Think of it as a pipe:
- Inbound: calls to your DIDs arrive over the trunk
- Outbound: calls placed from your system go out over the trunk
- Capacity: measured in concurrent calls / channels
A DIDHub trunk has:
- An FQDN (e.g.
sip.didhub.io) and port (5060 UDP / 5061 TLS) - Authentication: IP ACL or SIP digest
- A list of bound DIDs (the numbers that route to it)
Routing
The decision of where to send an inbound call when it arrives at a DID. Options:
- SIP trunk — forward to a SIP endpoint (most common)
- PSTN forward — forward to another phone number (replaces traditional call forwarding)
- Webhook (IVR) — fire an HTTP request and let your code decide
- Microsoft Teams Direct Routing — terminate into a Teams tenant
- Zoom Phone BYOC — terminate into a Zoom Phone tenant
- Voicemail-to-email — record the message, email the recording
STIR/SHAKEN attestation
A SIP-level signature on outbound calls that says "the originating carrier verified this call." Three levels:
- A (Full) — carrier verified the customer is authorised to use the calling number.

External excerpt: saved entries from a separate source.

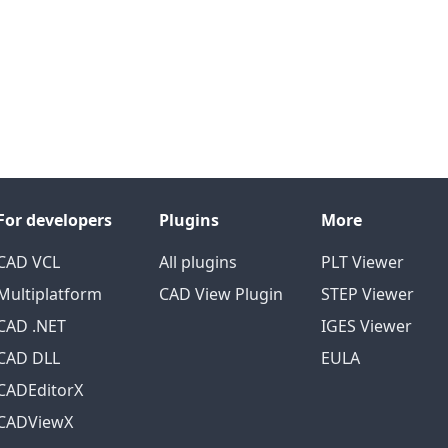
For developers
Plugins
More
CAD VCL
All plugins
PLT Viewer
Multiplatform
CAD View Plugin
STEP Viewer
CAD .NET
IGES Viewer
CAD DLL
EULA
CADEditorX
CADViewX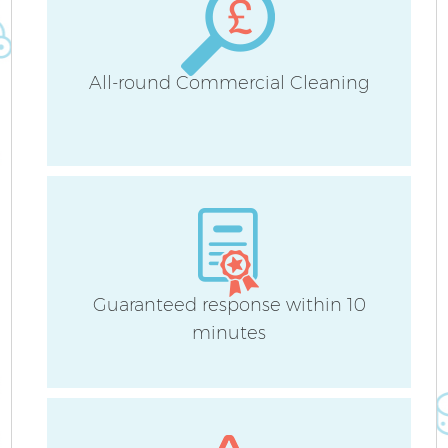
All-round Commercial Cleaning
Guaranteed response within 10
minutes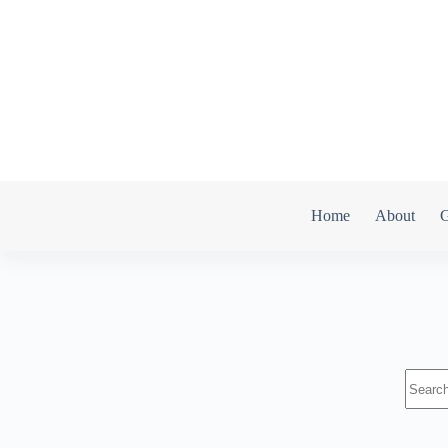
Home
About
G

DIDHub signs all originating PSTN traffic A.
- B (Partial) — customer verified, number not verified. Aggressively flagged as "Spam Likely."
- C (Gateway) — pass-through, no customer relationship. Almost always flagged.
Why it matters: US mobile carriers (T-Mobile, AT&T, Verizon) use attestation as the primary spam signal. A-attestation moves answer rates 30+ points vs B/C.
BYOC (Bring Your Own Carrier)
The pattern of provisioning a real telecom carrier (DIDHub) and connecting it to a SaaS platform (Vapi, Retell, ElevenLabs, etc.) via standard SIP — rather than using the platform's bundled sandbox numbers.
Why it matters for AI voice agents:
- A-attestation signing (sandbox numbers usually carry B/C)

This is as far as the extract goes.